Wednesday, 01 July 2009

  • perspective pries your once weighty eyes and it give you wings....

    I've realized that I spend too much time plugged into technology.

    I'm constantly texting.  I have a tv in my room that is on 24/7. I'm addicted to facebook.  I'm constantly on the internet...and its getting ridiculous.

    I've decided that I'm going to spend more time in silence.  More time disconnected.  Now, I'm not saying that i'm not going to be on Xanga, or facebook, or stop texting.  But i will tone it down some.

    I listen to my ipod at work a lot, but i think i'm going to stop doing that as much.  I need to turn off the tv and spend more time reading.  I need to put away the facebook and spend more time writing. 

    But the root of all this is that i'm not spending as much time with God as i should be.  In fact, not really at all. And i'm not spending time with my amazing family.  And its really unfortunate.  I try to live in the here and now...and if i'm constantly plugged into something, i'm not enjoying the world around me and all the blessings He has given me.

    In the past few weeks i've tried to gain an appreciation for the little moments.  Last week i was stuck in traffic for about 45 minutes on the bridge over to Newport News...and i saw the most incredible sunset.  If I had not been stuck in the traffic, i would have never stopped to see the gorgeous sunset.

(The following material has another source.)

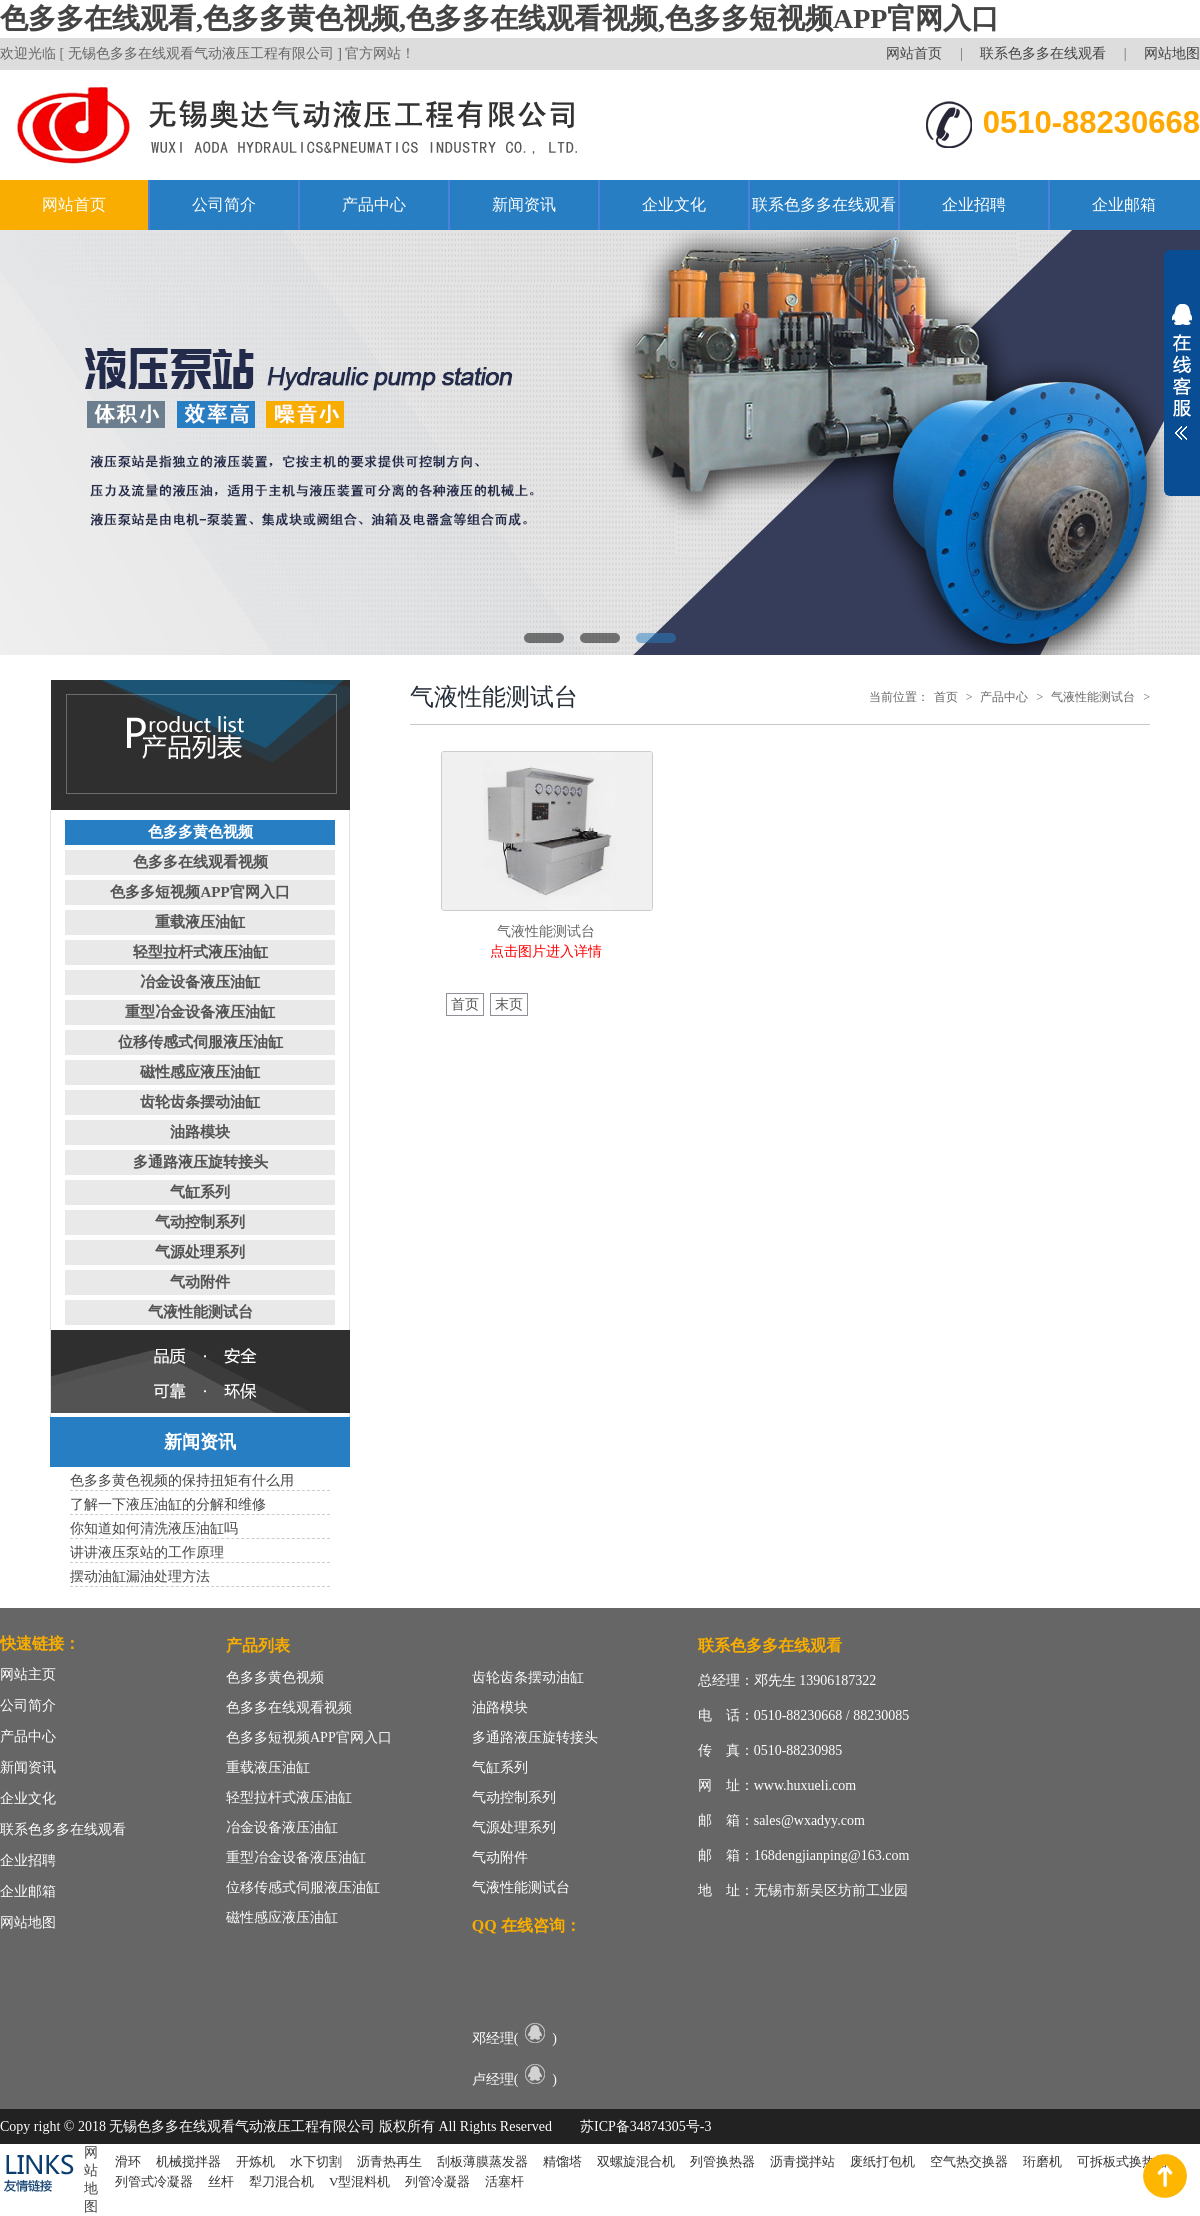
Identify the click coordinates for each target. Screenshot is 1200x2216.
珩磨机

    I sat on the front porch last week and saw the most incredible storm roll through.  The wind, the rain, the lightening and the thunder was breathtaking. 

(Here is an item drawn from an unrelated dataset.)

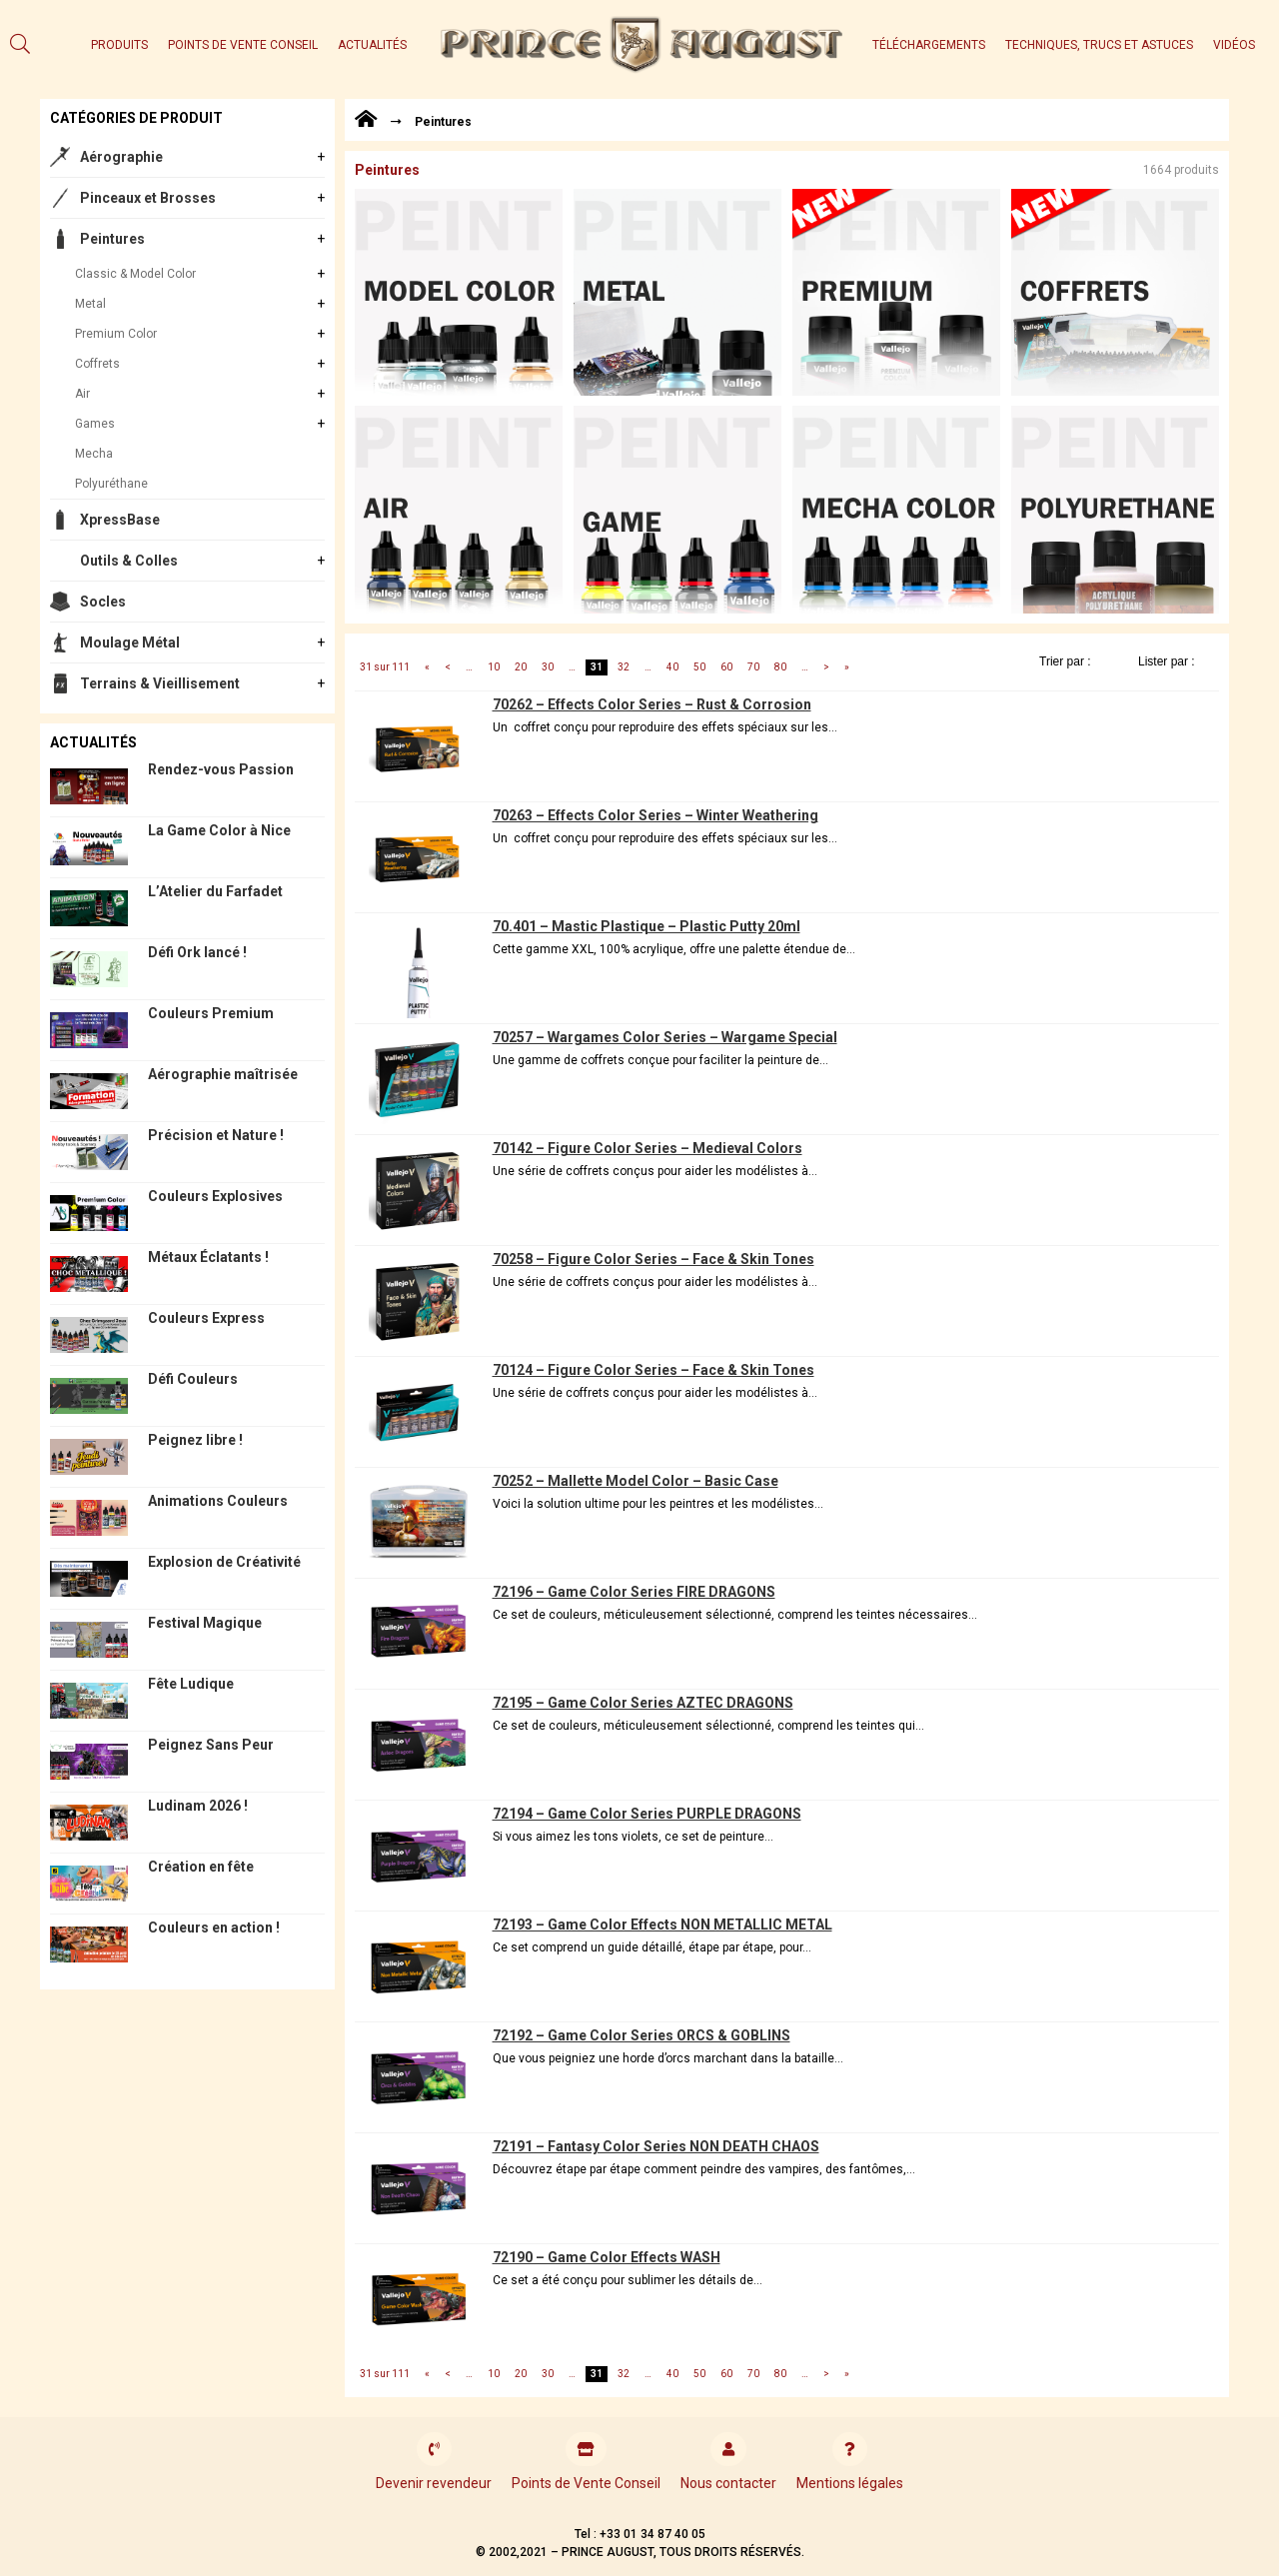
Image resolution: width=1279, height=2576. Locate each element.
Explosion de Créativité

    And last night at dinner, i was sitting with my friend ryan...and he said something "mean" and i pretended like it bothered me, just to mess with him.  And he leaned over and put his arm around me and kissed me on the top of the head.  And precious, tender moments like that are things that i miss when i'm constantly worried about the world around me and what is going on it and how people are percieving my life, and not ever getting to enjoy it.

    So yeah...as scatterbrained as that post was, its what has been going on in my head.

    Hopefully I'll be around a little more to share whats been going on in my life.